__REQUIREMENT__:
The answer is all of the entries below, repeated exactly and free of pictures.

(Dataset entries)

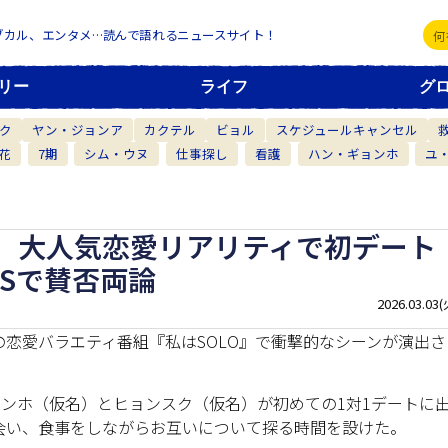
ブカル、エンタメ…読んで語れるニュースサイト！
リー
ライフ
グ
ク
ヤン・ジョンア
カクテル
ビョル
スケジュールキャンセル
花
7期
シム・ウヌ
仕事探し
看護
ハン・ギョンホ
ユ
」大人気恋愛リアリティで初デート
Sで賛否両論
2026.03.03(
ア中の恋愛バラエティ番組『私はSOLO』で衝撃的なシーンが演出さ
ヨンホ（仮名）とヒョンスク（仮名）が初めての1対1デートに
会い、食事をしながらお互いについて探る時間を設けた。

__EXPECTED ANSWER__:
ブカル、エンタメ…読んで語れるニュースサイト！
リー
ライフ
グ
ク
ヤン・ジョンア
カクテル
ビョル
スケジュールキャンセル
花
7期
シム・ウヌ
仕事探し
看護
ハン・ギョンホ
ユ
」大人気恋愛リアリティで初デート
Sで賛否両論
2026.03.03(
ア中の恋愛バラエティ番組『私はSOLO』で衝撃的なシーンが演出さ
ヨンホ（仮名）とヒョンスク（仮名）が初めての1対1デートに
会い、食事をしながらお互いについて探る時間を設けた。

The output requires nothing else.